La Russie insiste sur le fait qu’elle n’utilisera pas d’armes nucléaires en Ukraine

La Russie a insisté sur le fait qu’elle n’utiliserait pas d’armes nucléaires dans la guerre en Ukraine, affirmant qu'”il ne peut y avoir de vainqueur dans une guerre nucléaire”.

Le porte-parole du ministère des Affaires étrangères, Alexei Zaitsev, a également accusé ceux qui suggéraient que la Russie pourrait lancer une frappe nucléaire de “mensonges délibérés”.

Mais c’est Vladimir Poutine lui-même qui a le premier propagé le spectre de la guerre nucléaire peu de temps après avoir lancé l’invasion de l’Ukraine fin février, mettant les forces nucléaires russes en alerte “spéciale” suite à la réponse soi-disant “inamicale” de l’Occident sous forme de sanctions. .

Et le président ukrainien Volodymyr Zelensky a souligné vendredi que c’était le “72e jour de la guerre à part entière et nous n’en voyons pas encore la fin – et nous ne sentons aucune volonté de la part de la partie russe d’y mettre fin”.

Zaitsev a déclaré aux journalistes que l’utilisation d’armes nucléaires par la Russie – un risque dont les responsables occidentaux ont publiquement discuté – n’était pas applicable à ce que Moscou appelle son “opération militaire spéciale” en Ukraine.

“La Russie adhère fermement au principe selon lequel il ne peut y avoir de vainqueur dans une guerre nucléaire et qu’elle ne doit pas être déclenchée”, a-t-il déclaré.

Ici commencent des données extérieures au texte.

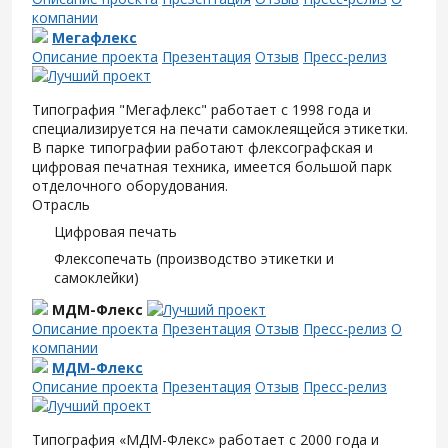
компании
Мегафлекс
Описание проекта
Презентация
Отзыв
Пресс-релиз
Типография "Мегафлекс" работает с 1998 года и
специализируется на печати самоклеящейся этикетки.
В парке типографии работают флексографская и
цифровая печатная техника, имеется большой парк
отделочного оборудования.
Отрасль
Цифровая печать
Флексопечать (производство этикетки и
самоклейки)
МДМ-Флекс
Описание проекта
Презентация
Отзыв
Пресс-релиз
О
компании
МДМ-Флекс
Описание проекта
Презентация
Отзыв
Пресс-релиз
Типография «МДМ-Флекс» работает с 2000 года и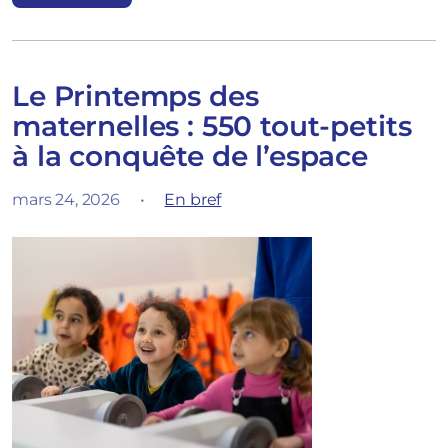
Le Printemps des
maternelles : 550 tout-petits
à la conquête de l’espace
mars 24, 2026
•
En bref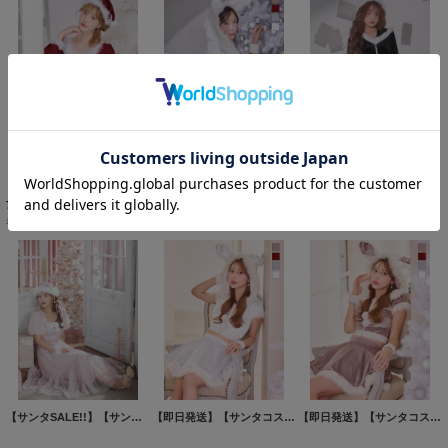
【サンタSALE!!】【即日発送】【サンタコス 4点セット】【S-Lサイズ/2カラー】バックリボンフレアワンピースサンタコスプレ[HC02]
【即日発送】【サンタコス 5点セット】【XS-XLサイズ/4カラー】セットアップバニーフレアサンタ[HC03]
【即日発送】【サンリオ】クロミ3wayセットアップルームウェア【4点セット】【S-L/1カラー】[HC02]吉木千沙都（ちぃぽぽ）着用
7,920
円
(税込)
11,880
円
(税込)
14,960
円
(税込)
希望小売価格
:
13,960
円
【サンタSALE!!】【サンタコス4点セット】【S-Lサイズ/1カラー】ジャガードチュールサンタコスプレ[HC03]
【即日発送】【サンタコス 5点セット】【XS-XLサイズ/4カラー】セットアップバニーフレアサンタ[HC03]
【即日発送】【サンタコス 5点セット】【XS-XLサイズ/4カラー】セットアップバニーフレアサンタ[HC03]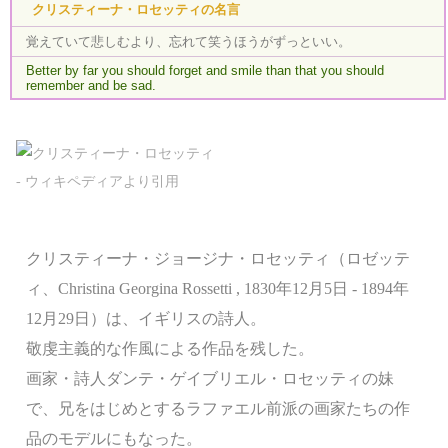
クリスティーナ・ロセッティの名言
覚えていて悲しむより、忘れて笑うほうがずっといい。
Better by far you should forget and smile than that you should
remember and be sad.
クリスティーナ・ジョージナ・ロセッティ（ロゼッテ
ィ、Christina Georgina Rossetti , 1830年12月5日 - 1894年
12月29日）は、イギリスの詩人。
敬虔主義的な作風による作品を残した。
画家・詩人ダンテ・ゲイブリエル・ロセッティの妹
で、兄をはじめとするラファエル前派の画家たちの作
品のモデルにもなった。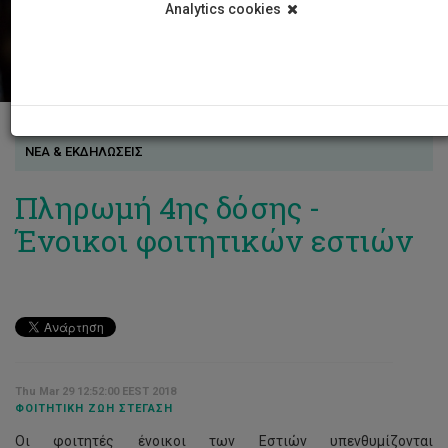
Analytics cookies
ΝΕΑ & ΕΚΔΗΛΩΣΕΙΣ
Πληρωμή 4ης δόσης -
Ένοικοι φοιτητικών εστιών
Thu Mar 29 12:52:00 EEST 2018
ΦΟΙΤΗΤΙΚΉ ΖΩΉ ΣΤΈΓΑΣΗ
Οι φοιτητές ένοικοι των Εστιών υπενθυμίζονται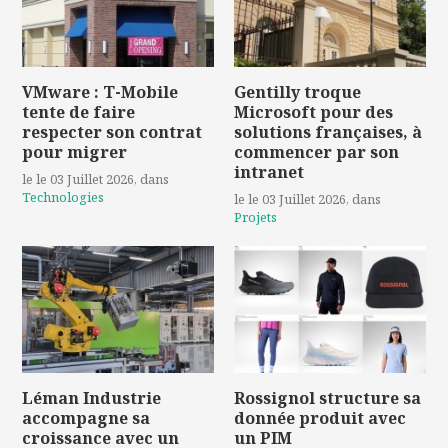
VMware : T-Mobile
Gentilly troque
tente de faire
Microsoft pour des
respecter son contrat
solutions françaises, à
pour migrer
commencer par son
intranet
le le 03 Juillet 2026
, dans
Technologies
le le 03 Juillet 2026
, dans
Projets
Léman Industrie
Rossignol structure sa
accompagne sa
donnée produit avec
croissance avec un
un PIM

La Russie est l’un des neuf pays qui possède des ogives nucléaires : 4 477, ce qui exclut 1 500 ogives « à la retraite ». Les huit autres sont les États-Unis (5 428), la Chine (350), la France (290), le Royaume-Uni (225), le Pakistan (165), l’Inde (160), Israël (90) et la Corée du Nord (20).

Entre les alliés de l’OTAN que sont les États-Unis, la France et le Royaume-Uni, il y a 5 943 ogives nucléaires.

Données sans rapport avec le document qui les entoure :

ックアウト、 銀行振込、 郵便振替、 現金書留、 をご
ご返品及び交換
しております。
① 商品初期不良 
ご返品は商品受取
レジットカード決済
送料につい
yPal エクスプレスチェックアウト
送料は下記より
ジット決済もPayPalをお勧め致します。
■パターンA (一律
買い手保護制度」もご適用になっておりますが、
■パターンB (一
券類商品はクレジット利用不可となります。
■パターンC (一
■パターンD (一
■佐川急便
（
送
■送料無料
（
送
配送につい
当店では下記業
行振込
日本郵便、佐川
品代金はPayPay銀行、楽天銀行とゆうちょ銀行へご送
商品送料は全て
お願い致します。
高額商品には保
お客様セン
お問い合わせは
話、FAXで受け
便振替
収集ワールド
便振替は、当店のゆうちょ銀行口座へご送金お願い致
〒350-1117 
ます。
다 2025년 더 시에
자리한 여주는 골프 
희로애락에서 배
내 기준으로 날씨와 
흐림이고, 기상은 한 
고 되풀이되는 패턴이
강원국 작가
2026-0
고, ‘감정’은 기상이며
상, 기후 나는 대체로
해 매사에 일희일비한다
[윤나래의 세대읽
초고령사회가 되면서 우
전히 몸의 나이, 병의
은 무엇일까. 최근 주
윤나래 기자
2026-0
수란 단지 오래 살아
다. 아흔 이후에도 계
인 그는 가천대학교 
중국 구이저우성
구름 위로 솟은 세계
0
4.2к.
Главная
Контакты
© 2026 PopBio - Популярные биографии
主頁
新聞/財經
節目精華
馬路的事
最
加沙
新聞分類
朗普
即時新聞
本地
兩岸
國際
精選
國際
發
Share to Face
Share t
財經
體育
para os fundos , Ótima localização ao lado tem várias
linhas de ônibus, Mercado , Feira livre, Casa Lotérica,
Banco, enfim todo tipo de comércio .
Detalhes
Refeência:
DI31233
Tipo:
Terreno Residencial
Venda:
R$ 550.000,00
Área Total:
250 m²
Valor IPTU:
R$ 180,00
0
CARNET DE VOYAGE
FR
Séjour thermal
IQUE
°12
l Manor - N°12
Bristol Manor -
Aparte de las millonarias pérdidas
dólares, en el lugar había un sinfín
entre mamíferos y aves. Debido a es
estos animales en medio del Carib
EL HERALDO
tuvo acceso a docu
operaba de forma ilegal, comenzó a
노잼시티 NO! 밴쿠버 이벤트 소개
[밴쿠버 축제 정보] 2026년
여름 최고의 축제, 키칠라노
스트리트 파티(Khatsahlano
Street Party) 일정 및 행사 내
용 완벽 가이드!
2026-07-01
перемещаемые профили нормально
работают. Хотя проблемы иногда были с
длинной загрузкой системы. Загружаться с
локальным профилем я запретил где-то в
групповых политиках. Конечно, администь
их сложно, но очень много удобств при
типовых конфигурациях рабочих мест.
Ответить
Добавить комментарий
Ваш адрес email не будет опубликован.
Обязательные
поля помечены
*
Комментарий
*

Zelensky, qui s’adressait vendredi au groupe de réflexion britannique Chatham House, a déclaré que la Russie estimait qu’elle ne pouvait pas être « rendue responsable des crimes de guerre parce qu’elle avait le pouvoir de l’État nucléaire ».

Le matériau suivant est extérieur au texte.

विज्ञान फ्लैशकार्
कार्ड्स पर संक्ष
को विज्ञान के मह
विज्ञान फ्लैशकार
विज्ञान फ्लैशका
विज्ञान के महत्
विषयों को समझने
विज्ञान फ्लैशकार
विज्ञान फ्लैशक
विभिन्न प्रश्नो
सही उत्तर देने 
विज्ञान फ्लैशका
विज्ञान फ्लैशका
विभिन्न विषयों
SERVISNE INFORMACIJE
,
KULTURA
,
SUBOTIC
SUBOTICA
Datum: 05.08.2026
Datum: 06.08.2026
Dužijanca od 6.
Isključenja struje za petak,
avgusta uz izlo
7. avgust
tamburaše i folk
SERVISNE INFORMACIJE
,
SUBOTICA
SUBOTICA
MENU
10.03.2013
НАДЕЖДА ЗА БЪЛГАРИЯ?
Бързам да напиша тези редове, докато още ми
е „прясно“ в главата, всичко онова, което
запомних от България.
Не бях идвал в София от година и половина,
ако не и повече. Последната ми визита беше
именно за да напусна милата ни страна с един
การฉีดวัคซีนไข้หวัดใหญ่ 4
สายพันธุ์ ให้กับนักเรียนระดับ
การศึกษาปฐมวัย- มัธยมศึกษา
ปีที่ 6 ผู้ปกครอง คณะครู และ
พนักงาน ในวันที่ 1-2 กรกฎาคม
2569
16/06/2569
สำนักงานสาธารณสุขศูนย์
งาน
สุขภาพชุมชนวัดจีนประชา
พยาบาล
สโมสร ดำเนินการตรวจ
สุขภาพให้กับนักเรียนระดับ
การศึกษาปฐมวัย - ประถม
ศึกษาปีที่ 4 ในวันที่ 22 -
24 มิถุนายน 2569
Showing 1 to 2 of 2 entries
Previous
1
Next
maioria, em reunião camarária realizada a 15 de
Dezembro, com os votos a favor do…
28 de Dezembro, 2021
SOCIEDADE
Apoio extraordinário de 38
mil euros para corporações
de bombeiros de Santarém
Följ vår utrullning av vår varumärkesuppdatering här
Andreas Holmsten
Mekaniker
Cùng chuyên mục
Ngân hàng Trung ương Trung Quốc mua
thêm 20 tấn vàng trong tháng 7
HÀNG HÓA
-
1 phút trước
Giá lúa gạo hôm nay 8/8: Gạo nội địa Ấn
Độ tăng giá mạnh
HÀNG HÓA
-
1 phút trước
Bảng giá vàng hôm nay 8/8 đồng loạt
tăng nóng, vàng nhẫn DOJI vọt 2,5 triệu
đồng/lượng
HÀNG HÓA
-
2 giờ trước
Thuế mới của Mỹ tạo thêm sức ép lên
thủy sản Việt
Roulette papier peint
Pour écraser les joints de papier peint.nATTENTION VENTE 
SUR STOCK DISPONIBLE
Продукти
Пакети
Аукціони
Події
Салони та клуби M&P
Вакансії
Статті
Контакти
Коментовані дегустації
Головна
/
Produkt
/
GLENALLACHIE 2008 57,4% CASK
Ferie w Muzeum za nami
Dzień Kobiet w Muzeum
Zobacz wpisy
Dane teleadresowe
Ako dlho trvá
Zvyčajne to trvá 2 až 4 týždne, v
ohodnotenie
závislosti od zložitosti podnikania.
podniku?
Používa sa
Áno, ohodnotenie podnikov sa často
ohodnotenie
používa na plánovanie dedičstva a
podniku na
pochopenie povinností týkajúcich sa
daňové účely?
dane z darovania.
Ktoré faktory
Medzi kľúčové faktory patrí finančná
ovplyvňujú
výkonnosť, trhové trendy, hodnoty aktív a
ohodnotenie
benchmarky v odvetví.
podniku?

Il a ajouté que les ponts avec la Russie ne sont pas encore “détruits”, laissant la porte ouverte à de futures négociations. Cependant, il a déclaré que les pourparlers ne pourraient avoir lieu que si la Russie se retirait sur ses positions d’avant l’invasion, à partir du 23 février, affirmant qu’il n’avait pas été élu pour diriger “une sorte de mini-Ukraine”.

Zelensky a déclaré que des arrangements étaient nécessaires pour des discussions visant à “arrêter les tueries”, avec des “voies diplomatiques” utilisées pour regagner les territoires ukrainiens. Selon le Haut-Commissariat des Nations Unies aux droits de l’homme, 3 309 civils, dont 234 enfants, ont été tués et 3 493 personnes ont été blessées. Cependant, il pense que les chiffres réels seront beaucoup plus élevés.

Pendant ce temps, quelque 12 millions de personnes auraient fui leur foyer depuis le début de la guerre.